- [Saved data entries]:
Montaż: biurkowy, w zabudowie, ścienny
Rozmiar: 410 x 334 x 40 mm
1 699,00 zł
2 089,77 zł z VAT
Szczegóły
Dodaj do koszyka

* * *

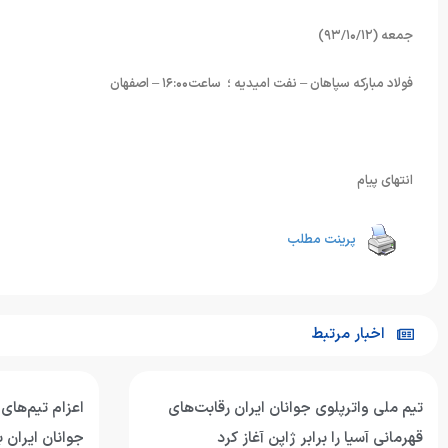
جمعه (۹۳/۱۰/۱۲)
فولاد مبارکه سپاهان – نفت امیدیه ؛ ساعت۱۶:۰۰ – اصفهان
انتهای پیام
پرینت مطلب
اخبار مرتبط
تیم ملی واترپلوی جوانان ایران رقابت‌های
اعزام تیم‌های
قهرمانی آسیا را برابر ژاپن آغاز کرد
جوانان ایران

- [WHAT YOU NEED TO DO]: Above are the entries; copy out every line among them that contains the word "جوانان".

- [EXERCISE ANSWER]:
تیم ملی واترپلوی جوانان ایران رقابت‌های
جوانان ایران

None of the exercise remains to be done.